The Magenta team is also responsible for Tone Transfer, an application that transforms audio from one instrument to another. It’s not a MIDI tool, but you can use it in your DAW alongside Magenta Studio.

OpenAI MuseNet 

MuseTree – Free Nodal AI Music Generator


OpenAI
is a major player in the AI MIDI generator space. Their Dalle 2 web application took the world by storm this year, creating stunningly realistic artwork and photographs in any style. But what you might not know is that they’ve created two major music applications, MuseNet and Jukebox.

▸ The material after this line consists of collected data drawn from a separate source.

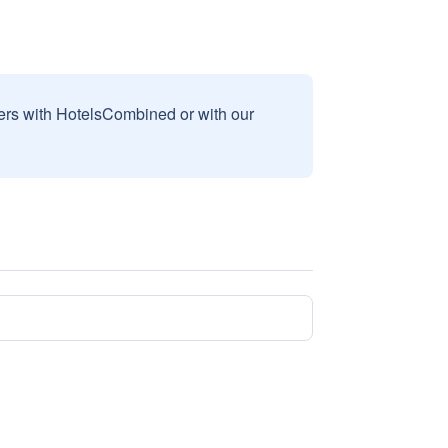
sers with HotelsCombined or with our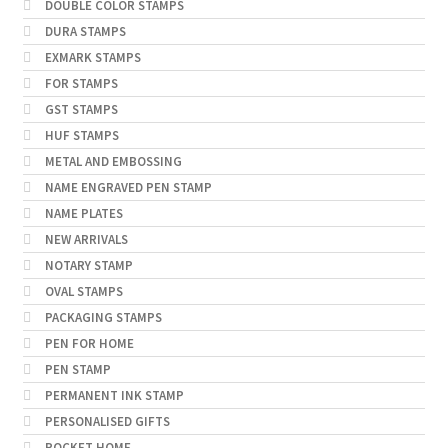
DOUBLE COLOR STAMPS
DURA STAMPS
EXMARK STAMPS
FOR STAMPS
GST STAMPS
HUF STAMPS
METAL AND EMBOSSING
NAME ENGRAVED PEN STAMP
NAME PLATES
NEW ARRIVALS
NOTARY STAMP
OVAL STAMPS
PACKAGING STAMPS
PEN FOR HOME
PEN STAMP
PERMANENT INK STAMP
PERSONALISED GIFTS
POCKET HOME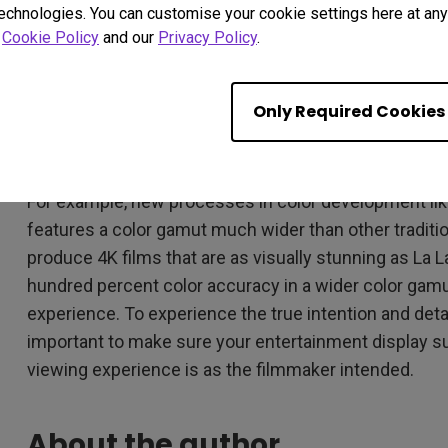
unforgiving city, falling in love, and fulfilling their dr
technologies. You can customise your cookie settings here at any 
impact than just using dialogue.
r
Cookie Policy
and our
Privacy Policy
.
As previously discussed, the use of color in film can b
storyline as dialogue or characters. The traditional 
Only Required Cookies
no longer be standard, but with advancements in tech
achieve those rich colors effortlessly.
For example, new processes in color development lik
features a color gamut much wider than other traditi
produce 4K films that are as visually stunning as La L
hundred percent color accuracy in a wider color gamu
experience. To experience the true intention and detai
important to make sure your entertainment display su
viewing experience is as the filmmaker intended.
About the author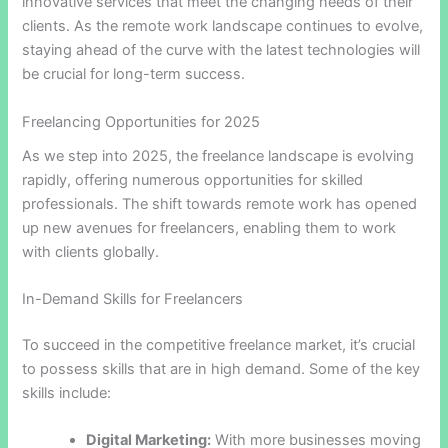
innovative services that meet the changing needs of their
clients. As the remote work landscape continues to evolve,
staying ahead of the curve with the latest technologies will
be crucial for long-term success.
Freelancing Opportunities for 2025
As we step into 2025, the freelance landscape is evolving
rapidly, offering numerous opportunities for skilled
professionals. The shift towards remote work has opened
up new avenues for freelancers, enabling them to work
with clients globally.
In-Demand Skills for Freelancers
To succeed in the competitive freelance market, it’s crucial
to possess skills that are in high demand. Some of the key
skills include:
Digital Marketing:
With more businesses moving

  • MuseNet – MuseNet is comparable to Google’s Continue, taking in MIDI files and generating new ones. But users can constrain the MIDI output to parameters like genre and artist, introducing a new layer of customization to the process.
  • MuseTree – If you’re going to experiment with MuseNet, I recommend using this open source project MuseTree instead of their demo website. It’s a better interface and you’ll be able to create better AI music workflows at scale.
  • Jukebox – Published roughly a year after MuseNet, Jukebox focuses on generating audio files based on a set of constraints like genre and artist. The output is strange, to say the least. It does kind of work, but in other ways it doesn’t. The application can also be tricky to operate, requiring a Google Colab account and some patience troubleshooting the code when it doesn’t run as expected. 

Spotify Basic Pitch (Audio-to-MIDI)

Spotify’s Basic Pitch: Free Audio-To-MIDI Converter

Spotify is the third major contender in this AI music generator space. A decade ago, in 2013, they published a mobile-friendly music creation app called Soundtrap. So they’re no stranger to music production tools. As for machine learning, there’s already a publicly available Spotify AI toolset that powers their recommendation engine. 

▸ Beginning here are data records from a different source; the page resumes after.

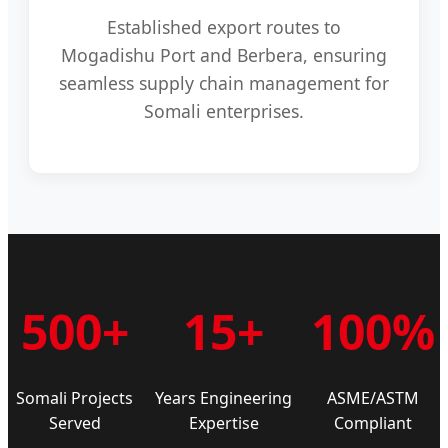
Established export routes to
Mogadishu Port and Berbera, ensuring
seamless supply chain management for
Somali enterprises.
500+
15+
100%
Somali Projects
Years Engineering
ASME/ASTM
Served
Expertise
Compliant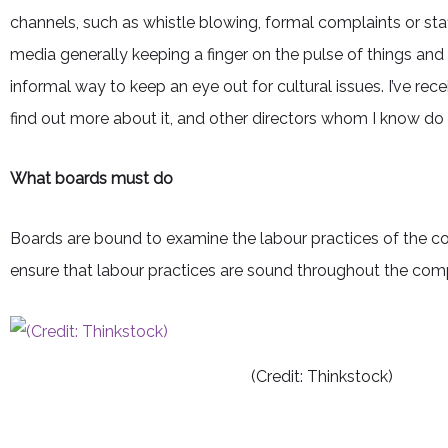
channels, such as whistle blowing, formal complaints or st
media generally keeping a finger on the pulse of things an
informal way to keep an eye out for cultural issues. I’ve r
find out more about it, and other directors whom I know do 
What boards must do
Boards are bound to examine the labour practices of the 
ensure that labour practices are sound throughout the compa
(Credit: Thinkstock)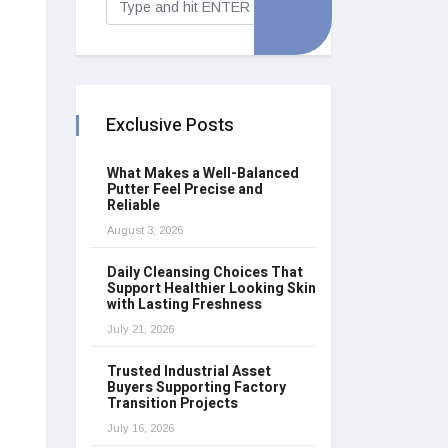
Exclusive Posts
What Makes a Well-Balanced
Putter Feel Precise and
Reliable
August 3, 2026
Daily Cleansing Choices That
Support Healthier Looking Skin
with Lasting Freshness
July 21, 2026
Trusted Industrial Asset
Buyers Supporting Factory
Transition Projects
July 16, 2026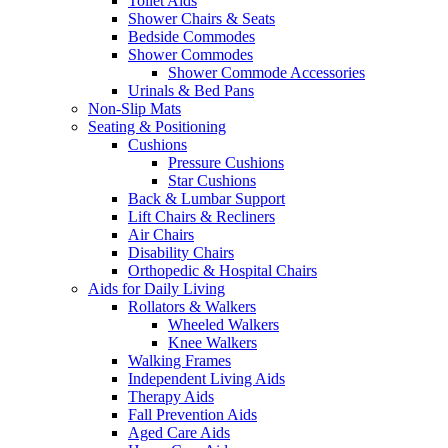
Toilet Aids
Shower Chairs & Seats
Bedside Commodes
Shower Commodes
Shower Commode Accessories
Urinals & Bed Pans
Non-Slip Mats
Seating & Positioning
Cushions
Pressure Cushions
Star Cushions
Back & Lumbar Support
Lift Chairs & Recliners
Air Chairs
Disability Chairs
Orthopedic & Hospital Chairs
Aids for Daily Living
Rollators & Walkers
Wheeled Walkers
Knee Walkers
Walking Frames
Independent Living Aids
Therapy Aids
Fall Prevention Aids
Aged Care Aids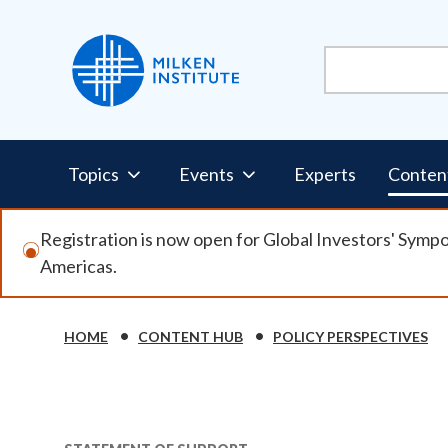
Skip
to
main
content
Pillars
Topics
Events
Experts
Conten
Nav
Registration is now open for Global Investors' Symp
Americas.
HOME
CONTENT HUB
POLICY PERSPECTIVES
Breadcrumb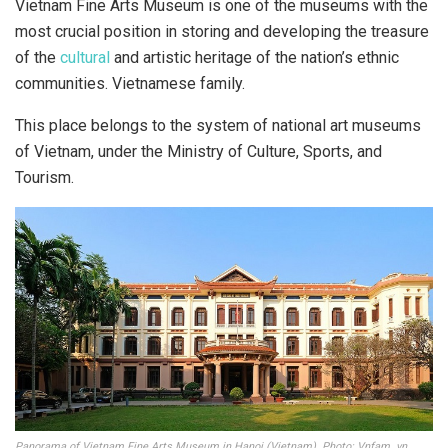
Vietnam Fine Arts Museum is one of the museums with the
most crucial position in storing and developing the treasure
of the
cultural
and artistic heritage of the nation’s ethnic
communities. Vietnamese family.
This place belongs to the system of national art museums
of Vietnam, under the Ministry of Culture, Sports, and
Tourism.
Panorama of Vietnam Fine Arts Museum in Hanoi (Vietnam). Photo: Vnfam. vn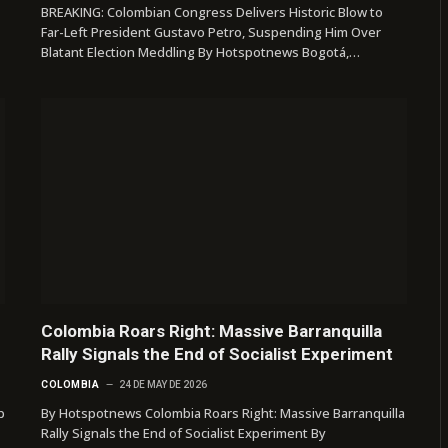
BREAKING: Colombian Congress Delivers Historic Blow to
Far-Left President Gustavo Petro, Suspending Him Over
Blatant Election Meddling By Hotspotnews Bogotá,…
Colombia Roars Right: Massive Barranquilla
Rally Signals the End of Socialist Experiment
COLOMBIA
24 DE MAY DE 2026
p
By Hotspotnews Colombia Roars Right: Massive Barranquilla
Rally Signals the End of Socialist Experiment By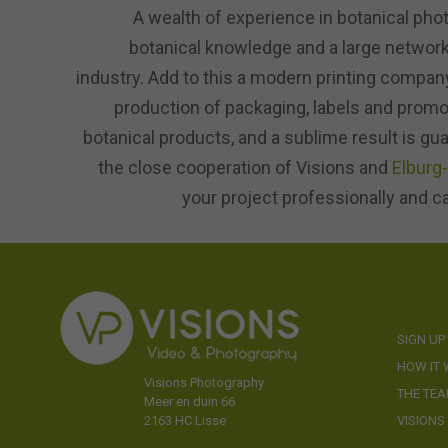
A wealth of experience in botanical pho
botanical knowledge and a large network 
industry. Add to this a modern printing company
production of packaging, labels and promot
botanical products, and a sublime result is gu
the close cooperation of Visions and
Elburg
your project professionally and c
SIGN UP
HOW IT
Visions Photography
THE TE
Meer en duin 66
VISIONS
2163 HC Lisse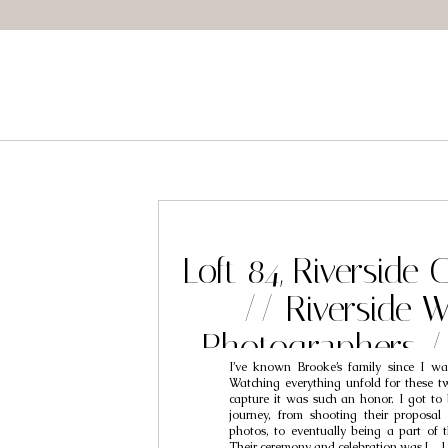
Loft 84, Riverside
// Riverside 
Photographers 
I’ve known Brooke’s family since I wa
Brooke
Watching everything unfold for these t
capture it was such an honor. I got to 
journey, from shooting their proposa
photos, to eventually being a part of t
Their ceremony and celebration was […]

Basic Pitch is a free browser tool that lets you upload any song as an audio file and convert it into MIDI. Basic pitch leverages machine learning to analyze the audio and predict how it should be represented in MIDI. Prepare to do some cleanup, especially if there’s more than one instrument in the audio. 

Spotify hasn’t published a MIDI generator like MuseNet or Magenta Studio’s Continue. But in some ways Basic Pitch is even more helpful, because it generates MIDI you can use right away, for a practical purpose. Learn your favorite music quickly!

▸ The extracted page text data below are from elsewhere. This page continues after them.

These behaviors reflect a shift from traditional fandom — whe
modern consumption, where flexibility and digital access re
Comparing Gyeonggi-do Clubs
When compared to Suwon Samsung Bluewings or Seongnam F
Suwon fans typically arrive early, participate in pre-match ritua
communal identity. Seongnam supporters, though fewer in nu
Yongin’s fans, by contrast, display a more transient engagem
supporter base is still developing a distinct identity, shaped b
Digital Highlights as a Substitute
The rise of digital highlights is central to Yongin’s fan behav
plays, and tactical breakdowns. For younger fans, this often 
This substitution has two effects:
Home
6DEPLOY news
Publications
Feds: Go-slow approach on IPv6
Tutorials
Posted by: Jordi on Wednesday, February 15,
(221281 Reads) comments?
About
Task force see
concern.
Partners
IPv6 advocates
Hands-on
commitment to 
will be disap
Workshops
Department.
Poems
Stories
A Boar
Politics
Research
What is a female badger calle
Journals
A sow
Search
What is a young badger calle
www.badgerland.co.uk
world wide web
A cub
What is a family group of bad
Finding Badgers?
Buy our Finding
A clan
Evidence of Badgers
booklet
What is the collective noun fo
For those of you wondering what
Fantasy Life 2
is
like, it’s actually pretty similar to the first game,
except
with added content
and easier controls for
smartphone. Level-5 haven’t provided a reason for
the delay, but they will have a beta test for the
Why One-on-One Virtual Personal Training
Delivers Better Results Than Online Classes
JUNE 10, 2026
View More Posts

 The Future of AI MIDI Generators

The consumer applications we’ve mentioned, like Magenta Studio, MuseTree, and Basic Pitch, will give you a sense of their current capabilities and limitations. For example, Magenta Studio and MuseTree work best when they are fed special types of musical input, like arpeggios or pentatonic blues melodies. 

Product demos often focus on the best use cases, but as you push these AI MIDI generators to their limits, the output becomes less coherent. That being said, there’s a clear precedent for future innovation and the race is on, amongst these big tech companies, to compete and innovate in the space.

Private companies, like AIVA and Soundful, are also offering AI music generation for licensing. Their user-friendly interfaces are built for social media content creators that want to license music at a lower cost. Users create an account, choose a genre, generate audio, and then download the original music for their projects.

Large digital content libraries have been acquiring AI music generator startups in recent years. Apple bought up a London company called AI Music in February 2022, while ShutterStock purchased Amper Sounds in 2020. This suggests a large upcoming shift in how licensed music is created and distributed.

At the periphery of these developments, we’re beginning to see robotics teams that have successfully integrated AI music generators into singing, instrument-playing, animatronic AI music robots like Shimon and Kuka. Built by the Center for Music Technology at Georgia Tech, Shimon has performed live with jazz groups and can improvise original solos thanks to the power of artificial intelligence.